Question

${\int }_0^{{\pi }_{/}2}\frac{{\cos }^{3/2}x}{{\cos }^{3/2}x+{\sin }^{3/2}x}dx=$

• A. $\pi /3$
• B. $\pi /2$
• C. $\pi /4$
• D. $\pi /8$

Answer 1

The correct option is C $\pi /4$

Let $I={\int }_0^{{\pi }_{/}2}\frac{{\cos }^{3/2}x}{{\cos }^{3/2}x+{\sin }^{3/2}x}dx$ ......(1)
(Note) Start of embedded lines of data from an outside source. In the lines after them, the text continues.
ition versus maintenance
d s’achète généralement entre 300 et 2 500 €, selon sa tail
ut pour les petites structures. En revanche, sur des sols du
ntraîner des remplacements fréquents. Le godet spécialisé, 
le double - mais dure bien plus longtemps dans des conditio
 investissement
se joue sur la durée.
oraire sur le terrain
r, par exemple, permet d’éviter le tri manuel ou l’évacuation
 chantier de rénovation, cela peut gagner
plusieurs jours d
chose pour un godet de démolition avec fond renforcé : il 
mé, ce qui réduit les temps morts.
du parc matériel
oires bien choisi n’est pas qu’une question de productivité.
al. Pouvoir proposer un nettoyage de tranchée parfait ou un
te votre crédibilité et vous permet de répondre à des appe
Now using, ${\int }_0^{a}f\left(x\right)dx={\int }_0^{a}f(a-x)dx$

$I={\int }_0^{{\pi }_{/}2}\frac{{\cos }^{3/2}(\frac{\pi }{2}-x)}{{\cos }^{3/2}(\frac{\pi }{2}-x)+{\sin }^{3/2}(\frac{\pi }{2}-x)}dx={\int }_0^{{\pi }_{/}2}\frac{{\sin }^{3/2}x}{{\sin }^{3/2}x+{\cos }^{3/2}x}dx$ ......(2)

Now, $\left(1\right)+\left(2\right)\Rightarrow 2I={\int }_0^{\pi /2}1\cdot dx=\frac{\pi }{2}\Rightarrow I=\frac{\pi }{4}$